Los derechos de incidencia colectiva referentes a intereses individuales homogéneos se encuentran admitidos en el segundo párrafo del artículo 43 de la Constitución Nacional e incluyen, entre otros, los derechos personales o patrimoniales derivados de afectaciones al ambiente y a la competencia, a los derechos de los usuarios y consumidores y a los derechos de sujetos discriminados. En estos casos puede no haber un bien colectivo involucrado, ya que se afectan derechos individuales enteramente divisibles. Sin embargo, hay un hecho, único o continuado, que provoca la lesión a todos ellos y por lo tanto es identificable una causa fáctica homogénea. Ese dato tiene relevancia jurídica porque en tales casos la demostración de los presupuestos de la pretensión es común a todos esos intereses, excepto en lo que concierne al daño que individualmente se sufre. Hay una homogeneidad fáctica y normativa que lleva a considerar razonable la realización de un solo juicio con efectos expansivos de la cosa juzgada que en él se dicte, salvo en lo que hace a la prueba del daño.

La circunstancia de que se haya demandado por la vía de un proceso ordinario no constituye un obstáculo para la aplicación de los criterios expuestos en el precedente “Halabi”, pues, el propio texto constitucional autoriza el ejercicio de acciones apropiadas para la defensa de intereses colectivos con prescindencia de las figuras expresamente diseñadas en él o en las normas procesales vigentes.
La protección judicial efectiva no se reduce únicamente al amparo strictu sensu sino que es susceptible de extenderse a otro tipo de remedios procesales de carácter general.
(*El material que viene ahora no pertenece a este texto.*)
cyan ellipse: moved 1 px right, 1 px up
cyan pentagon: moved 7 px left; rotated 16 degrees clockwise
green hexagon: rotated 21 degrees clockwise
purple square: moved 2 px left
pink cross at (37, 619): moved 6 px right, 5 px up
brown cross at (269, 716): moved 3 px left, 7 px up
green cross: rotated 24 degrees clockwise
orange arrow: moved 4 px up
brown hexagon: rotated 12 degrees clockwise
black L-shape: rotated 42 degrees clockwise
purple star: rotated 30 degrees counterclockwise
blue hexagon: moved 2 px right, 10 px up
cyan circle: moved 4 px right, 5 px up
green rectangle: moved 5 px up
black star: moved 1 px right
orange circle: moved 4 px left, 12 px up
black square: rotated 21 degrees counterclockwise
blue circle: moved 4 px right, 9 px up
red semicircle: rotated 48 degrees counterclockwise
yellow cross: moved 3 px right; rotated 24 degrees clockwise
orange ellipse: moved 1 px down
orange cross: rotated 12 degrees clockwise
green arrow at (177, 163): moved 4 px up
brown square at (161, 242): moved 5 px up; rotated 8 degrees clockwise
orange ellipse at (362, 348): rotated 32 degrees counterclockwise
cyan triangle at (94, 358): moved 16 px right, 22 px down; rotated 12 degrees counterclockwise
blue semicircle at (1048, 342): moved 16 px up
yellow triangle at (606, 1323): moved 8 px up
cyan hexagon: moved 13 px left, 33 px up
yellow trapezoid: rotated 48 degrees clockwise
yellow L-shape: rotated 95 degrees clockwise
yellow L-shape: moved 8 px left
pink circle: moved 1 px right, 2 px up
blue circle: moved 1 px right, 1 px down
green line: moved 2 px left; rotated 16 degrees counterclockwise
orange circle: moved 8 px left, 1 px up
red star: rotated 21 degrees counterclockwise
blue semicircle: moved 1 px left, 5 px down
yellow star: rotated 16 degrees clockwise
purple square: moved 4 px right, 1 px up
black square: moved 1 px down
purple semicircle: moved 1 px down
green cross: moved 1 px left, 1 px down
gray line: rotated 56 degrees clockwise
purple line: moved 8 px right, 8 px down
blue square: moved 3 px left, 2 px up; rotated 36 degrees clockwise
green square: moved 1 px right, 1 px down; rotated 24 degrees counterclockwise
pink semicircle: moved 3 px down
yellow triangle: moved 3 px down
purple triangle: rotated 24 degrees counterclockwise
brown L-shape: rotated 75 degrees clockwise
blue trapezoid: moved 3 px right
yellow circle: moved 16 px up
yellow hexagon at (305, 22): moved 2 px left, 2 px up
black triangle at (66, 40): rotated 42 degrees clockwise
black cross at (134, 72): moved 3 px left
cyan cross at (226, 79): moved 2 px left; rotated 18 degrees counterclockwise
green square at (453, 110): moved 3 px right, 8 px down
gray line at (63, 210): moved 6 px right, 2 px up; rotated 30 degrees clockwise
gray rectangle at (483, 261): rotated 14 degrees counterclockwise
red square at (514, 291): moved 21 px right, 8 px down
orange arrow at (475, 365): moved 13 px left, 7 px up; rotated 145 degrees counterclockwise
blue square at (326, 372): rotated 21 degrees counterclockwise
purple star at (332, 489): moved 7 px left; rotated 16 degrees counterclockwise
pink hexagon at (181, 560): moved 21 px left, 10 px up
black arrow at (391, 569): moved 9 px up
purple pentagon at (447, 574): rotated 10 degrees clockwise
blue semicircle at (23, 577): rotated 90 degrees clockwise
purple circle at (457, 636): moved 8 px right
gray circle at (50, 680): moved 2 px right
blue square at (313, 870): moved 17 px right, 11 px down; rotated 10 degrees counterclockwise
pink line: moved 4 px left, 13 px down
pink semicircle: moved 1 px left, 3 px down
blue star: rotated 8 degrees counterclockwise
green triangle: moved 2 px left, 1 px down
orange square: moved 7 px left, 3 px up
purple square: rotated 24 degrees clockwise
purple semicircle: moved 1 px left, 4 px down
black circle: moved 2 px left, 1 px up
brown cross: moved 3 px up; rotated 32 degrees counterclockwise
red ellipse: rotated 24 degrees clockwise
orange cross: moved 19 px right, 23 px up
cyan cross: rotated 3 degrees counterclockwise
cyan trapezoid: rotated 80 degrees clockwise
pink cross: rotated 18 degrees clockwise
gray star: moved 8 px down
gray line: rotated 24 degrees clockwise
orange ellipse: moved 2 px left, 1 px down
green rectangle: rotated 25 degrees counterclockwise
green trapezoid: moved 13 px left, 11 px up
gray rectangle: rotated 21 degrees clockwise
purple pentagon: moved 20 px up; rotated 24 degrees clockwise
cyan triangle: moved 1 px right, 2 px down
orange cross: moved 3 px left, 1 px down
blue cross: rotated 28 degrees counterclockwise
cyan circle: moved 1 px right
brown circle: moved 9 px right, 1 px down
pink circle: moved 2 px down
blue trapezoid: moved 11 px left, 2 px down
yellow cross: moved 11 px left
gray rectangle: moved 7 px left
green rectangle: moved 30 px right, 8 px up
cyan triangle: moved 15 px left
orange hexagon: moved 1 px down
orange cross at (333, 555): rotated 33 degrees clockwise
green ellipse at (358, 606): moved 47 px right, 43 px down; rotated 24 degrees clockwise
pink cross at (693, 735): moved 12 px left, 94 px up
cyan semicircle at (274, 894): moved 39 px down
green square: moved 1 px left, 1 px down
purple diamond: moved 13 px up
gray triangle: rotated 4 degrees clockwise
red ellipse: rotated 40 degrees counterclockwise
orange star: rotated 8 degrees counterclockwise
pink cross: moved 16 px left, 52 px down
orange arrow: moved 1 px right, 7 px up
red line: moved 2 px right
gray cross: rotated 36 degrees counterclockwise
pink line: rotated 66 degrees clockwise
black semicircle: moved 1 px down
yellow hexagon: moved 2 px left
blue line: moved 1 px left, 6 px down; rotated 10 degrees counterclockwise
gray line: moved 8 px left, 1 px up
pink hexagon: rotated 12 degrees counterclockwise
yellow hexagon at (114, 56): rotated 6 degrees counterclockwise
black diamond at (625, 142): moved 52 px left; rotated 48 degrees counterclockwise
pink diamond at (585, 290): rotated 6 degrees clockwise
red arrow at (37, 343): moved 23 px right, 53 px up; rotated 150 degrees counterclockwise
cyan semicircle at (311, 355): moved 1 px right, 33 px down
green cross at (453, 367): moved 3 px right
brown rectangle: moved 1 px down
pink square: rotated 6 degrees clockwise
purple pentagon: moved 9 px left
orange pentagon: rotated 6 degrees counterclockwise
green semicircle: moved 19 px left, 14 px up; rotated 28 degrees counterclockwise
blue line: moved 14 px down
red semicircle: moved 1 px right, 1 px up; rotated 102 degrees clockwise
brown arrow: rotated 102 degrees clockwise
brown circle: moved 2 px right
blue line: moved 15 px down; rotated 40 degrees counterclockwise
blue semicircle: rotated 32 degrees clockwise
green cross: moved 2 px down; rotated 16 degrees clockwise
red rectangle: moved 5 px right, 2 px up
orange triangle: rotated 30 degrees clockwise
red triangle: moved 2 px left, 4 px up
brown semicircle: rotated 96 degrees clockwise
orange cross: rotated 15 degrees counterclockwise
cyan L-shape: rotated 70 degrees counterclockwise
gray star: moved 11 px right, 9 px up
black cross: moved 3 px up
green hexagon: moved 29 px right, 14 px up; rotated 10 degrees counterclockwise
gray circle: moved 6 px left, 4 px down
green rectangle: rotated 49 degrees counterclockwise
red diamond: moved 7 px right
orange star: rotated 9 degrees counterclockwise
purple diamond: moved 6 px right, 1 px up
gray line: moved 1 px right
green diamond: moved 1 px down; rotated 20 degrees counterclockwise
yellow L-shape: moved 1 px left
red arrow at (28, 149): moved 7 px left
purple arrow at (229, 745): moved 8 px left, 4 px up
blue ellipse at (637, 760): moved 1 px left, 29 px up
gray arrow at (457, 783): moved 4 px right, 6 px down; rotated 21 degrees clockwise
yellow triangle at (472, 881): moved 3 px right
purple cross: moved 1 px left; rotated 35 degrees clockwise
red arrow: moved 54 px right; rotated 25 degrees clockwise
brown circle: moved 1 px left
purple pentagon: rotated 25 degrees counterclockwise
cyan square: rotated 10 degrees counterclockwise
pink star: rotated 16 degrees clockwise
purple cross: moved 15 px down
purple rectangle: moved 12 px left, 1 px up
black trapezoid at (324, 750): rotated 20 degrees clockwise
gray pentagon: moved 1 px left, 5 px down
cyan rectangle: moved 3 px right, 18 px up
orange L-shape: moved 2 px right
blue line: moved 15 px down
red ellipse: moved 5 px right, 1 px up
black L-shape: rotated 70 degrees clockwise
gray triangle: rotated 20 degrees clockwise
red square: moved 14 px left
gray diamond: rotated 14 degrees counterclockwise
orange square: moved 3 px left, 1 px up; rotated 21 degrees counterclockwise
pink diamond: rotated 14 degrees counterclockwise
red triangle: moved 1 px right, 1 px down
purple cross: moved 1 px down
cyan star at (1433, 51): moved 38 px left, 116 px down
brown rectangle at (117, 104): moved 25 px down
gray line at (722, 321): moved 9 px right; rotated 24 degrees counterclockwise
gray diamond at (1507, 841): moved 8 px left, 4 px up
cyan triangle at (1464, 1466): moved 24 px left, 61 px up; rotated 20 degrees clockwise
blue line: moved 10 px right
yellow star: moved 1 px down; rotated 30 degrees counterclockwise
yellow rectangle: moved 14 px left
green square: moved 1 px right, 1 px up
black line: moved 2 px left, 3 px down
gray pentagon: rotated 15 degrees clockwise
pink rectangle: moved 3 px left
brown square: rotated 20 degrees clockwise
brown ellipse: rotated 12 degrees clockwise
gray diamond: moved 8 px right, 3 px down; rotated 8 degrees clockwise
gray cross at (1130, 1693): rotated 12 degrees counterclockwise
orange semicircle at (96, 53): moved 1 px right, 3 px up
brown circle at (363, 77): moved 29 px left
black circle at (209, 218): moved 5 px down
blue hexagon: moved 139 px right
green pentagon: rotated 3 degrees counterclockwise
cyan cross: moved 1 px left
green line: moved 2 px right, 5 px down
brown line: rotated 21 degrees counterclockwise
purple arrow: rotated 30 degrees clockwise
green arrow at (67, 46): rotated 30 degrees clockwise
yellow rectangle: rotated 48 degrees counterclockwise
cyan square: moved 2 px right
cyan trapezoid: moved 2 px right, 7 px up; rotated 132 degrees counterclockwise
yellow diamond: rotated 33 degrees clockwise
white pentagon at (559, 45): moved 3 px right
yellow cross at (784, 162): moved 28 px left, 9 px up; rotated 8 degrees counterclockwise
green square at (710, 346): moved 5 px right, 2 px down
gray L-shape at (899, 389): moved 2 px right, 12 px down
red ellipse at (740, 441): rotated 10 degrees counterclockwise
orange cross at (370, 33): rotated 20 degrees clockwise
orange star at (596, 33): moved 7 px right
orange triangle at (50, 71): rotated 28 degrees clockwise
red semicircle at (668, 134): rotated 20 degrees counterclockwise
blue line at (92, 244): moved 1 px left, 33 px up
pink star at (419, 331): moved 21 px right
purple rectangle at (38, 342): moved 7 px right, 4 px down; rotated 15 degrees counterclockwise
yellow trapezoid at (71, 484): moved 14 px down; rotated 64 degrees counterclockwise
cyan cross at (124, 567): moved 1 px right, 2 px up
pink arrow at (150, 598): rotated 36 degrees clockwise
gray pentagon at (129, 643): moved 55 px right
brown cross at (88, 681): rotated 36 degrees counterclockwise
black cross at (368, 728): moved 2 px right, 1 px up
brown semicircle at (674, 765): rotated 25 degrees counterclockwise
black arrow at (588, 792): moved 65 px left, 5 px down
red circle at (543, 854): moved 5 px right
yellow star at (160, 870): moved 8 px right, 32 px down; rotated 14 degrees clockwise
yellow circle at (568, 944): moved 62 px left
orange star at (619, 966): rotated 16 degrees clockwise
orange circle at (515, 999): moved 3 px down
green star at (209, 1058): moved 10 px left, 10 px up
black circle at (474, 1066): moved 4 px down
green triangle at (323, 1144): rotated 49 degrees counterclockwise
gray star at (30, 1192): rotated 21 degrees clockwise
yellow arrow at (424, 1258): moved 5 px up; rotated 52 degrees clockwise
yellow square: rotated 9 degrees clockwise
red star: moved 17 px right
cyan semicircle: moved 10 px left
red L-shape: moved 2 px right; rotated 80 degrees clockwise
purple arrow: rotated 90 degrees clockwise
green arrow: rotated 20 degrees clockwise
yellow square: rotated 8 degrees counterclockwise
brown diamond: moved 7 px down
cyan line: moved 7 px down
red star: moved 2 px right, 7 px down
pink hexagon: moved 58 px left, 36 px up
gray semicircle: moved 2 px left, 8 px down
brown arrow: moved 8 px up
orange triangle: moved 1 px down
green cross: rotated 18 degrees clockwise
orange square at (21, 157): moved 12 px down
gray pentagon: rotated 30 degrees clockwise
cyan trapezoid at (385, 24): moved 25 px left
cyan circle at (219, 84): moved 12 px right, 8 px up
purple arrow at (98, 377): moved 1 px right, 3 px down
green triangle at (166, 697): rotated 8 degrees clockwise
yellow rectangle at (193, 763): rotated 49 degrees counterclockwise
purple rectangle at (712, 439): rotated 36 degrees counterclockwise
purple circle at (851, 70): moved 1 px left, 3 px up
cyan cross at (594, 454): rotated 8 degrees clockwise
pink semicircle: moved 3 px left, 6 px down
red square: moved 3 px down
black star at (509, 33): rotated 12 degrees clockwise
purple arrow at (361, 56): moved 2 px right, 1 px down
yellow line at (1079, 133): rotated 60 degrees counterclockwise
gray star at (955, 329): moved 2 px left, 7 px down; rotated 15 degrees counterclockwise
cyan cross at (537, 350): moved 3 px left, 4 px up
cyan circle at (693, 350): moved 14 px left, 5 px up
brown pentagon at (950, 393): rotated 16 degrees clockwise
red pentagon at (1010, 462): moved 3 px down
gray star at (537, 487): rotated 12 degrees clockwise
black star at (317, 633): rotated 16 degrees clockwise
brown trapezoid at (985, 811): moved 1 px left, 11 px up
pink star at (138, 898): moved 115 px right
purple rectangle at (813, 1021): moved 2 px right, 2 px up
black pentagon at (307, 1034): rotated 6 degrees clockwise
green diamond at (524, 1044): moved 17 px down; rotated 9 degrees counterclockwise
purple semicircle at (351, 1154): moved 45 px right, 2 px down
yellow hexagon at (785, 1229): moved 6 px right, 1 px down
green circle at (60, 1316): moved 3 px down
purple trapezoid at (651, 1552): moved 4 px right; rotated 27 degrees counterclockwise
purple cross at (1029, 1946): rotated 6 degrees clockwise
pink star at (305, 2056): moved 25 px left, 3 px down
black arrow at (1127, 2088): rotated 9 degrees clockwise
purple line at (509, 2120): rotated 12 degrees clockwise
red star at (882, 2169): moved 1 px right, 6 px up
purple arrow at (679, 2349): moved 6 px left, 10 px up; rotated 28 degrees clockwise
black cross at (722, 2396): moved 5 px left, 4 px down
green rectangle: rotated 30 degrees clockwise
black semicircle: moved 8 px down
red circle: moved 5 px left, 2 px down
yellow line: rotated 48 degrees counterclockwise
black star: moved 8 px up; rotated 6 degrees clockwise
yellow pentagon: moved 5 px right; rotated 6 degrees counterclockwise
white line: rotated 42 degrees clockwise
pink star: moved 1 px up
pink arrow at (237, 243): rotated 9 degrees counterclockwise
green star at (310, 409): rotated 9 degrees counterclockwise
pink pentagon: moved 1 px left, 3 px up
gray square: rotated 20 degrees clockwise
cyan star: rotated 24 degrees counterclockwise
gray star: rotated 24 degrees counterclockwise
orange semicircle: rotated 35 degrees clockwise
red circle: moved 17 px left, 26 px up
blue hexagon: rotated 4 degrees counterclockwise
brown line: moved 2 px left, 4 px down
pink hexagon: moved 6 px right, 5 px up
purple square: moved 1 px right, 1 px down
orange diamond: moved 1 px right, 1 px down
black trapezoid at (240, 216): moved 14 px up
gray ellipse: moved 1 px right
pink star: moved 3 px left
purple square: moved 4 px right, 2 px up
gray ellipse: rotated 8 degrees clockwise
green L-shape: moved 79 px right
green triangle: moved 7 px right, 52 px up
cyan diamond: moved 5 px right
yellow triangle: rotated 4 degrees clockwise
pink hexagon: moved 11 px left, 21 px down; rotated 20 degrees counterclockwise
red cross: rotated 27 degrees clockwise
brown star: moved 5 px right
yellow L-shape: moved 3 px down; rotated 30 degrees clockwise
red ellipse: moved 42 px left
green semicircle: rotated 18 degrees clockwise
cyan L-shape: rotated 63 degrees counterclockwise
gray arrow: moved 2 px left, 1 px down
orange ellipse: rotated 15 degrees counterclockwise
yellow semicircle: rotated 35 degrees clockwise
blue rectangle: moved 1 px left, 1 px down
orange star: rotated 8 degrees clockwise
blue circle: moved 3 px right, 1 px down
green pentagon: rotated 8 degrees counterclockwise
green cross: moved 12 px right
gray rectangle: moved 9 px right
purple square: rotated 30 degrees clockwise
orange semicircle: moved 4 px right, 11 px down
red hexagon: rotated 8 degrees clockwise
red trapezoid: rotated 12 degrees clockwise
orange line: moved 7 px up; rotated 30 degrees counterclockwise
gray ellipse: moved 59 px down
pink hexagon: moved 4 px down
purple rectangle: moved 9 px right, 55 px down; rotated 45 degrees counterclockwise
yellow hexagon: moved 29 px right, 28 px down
A partir de las modificaciones introducidas en el año 2008, la Ley de Defensa del Consumidor admite la posibilidad de que por vía de una acción colectiva puedan introducirse planteos relativos al aumento unilateral de la cuota a los afiliados a una empresa de medicina prepaga. En efecto, sólo de esta forma puede explicarse que el legislador, al regular las “acciones de incidencia colectiva”, haya expresamente contemplado un procedimiento para hacer efectivas las sentencias que condenen al pago o restitución de sumas de dinero. Tal intención se advierte en el artículo 54 del precepto, según el cual si la cuestión tuviese contenido patrimonial, la sentencia debe establecer las pautas para la reparación económica.
El Congreso ha creado una acción, que no es estrictamente una acción de amparo, a favor de las asociaciones de consumidores y usuarios cuando “resulten objetivamente afectados o amenazados intereses de los consumidores y usuarios” -art. 55, de la ley 26.361- que no se ve impedida por la circunstancia de que existan consumidores o usuarios con un interés patrimonial diferenciado e incluso contrapuesto con el defendido por la asociación accionante, pues contempla una vía por la cual dichos intereses pueden ser puestos a salvo de la cosa juzgada mediante una oportuna petición de exclusión.
La legitimación activa de la entidad de defensa del consumidor actora surge directamente del art. 55 de la ley 24.240, más allá del régimen constitucional de la acción de amparo en relación con este tipo de derechos, para promover el dictado de una sentencia con efectos sobre todo un grupo de personas –afiliados a una empresa de medicina prepaga a quienes se les aumentó la cuota de manera unilateral- que no son parte en el juicio.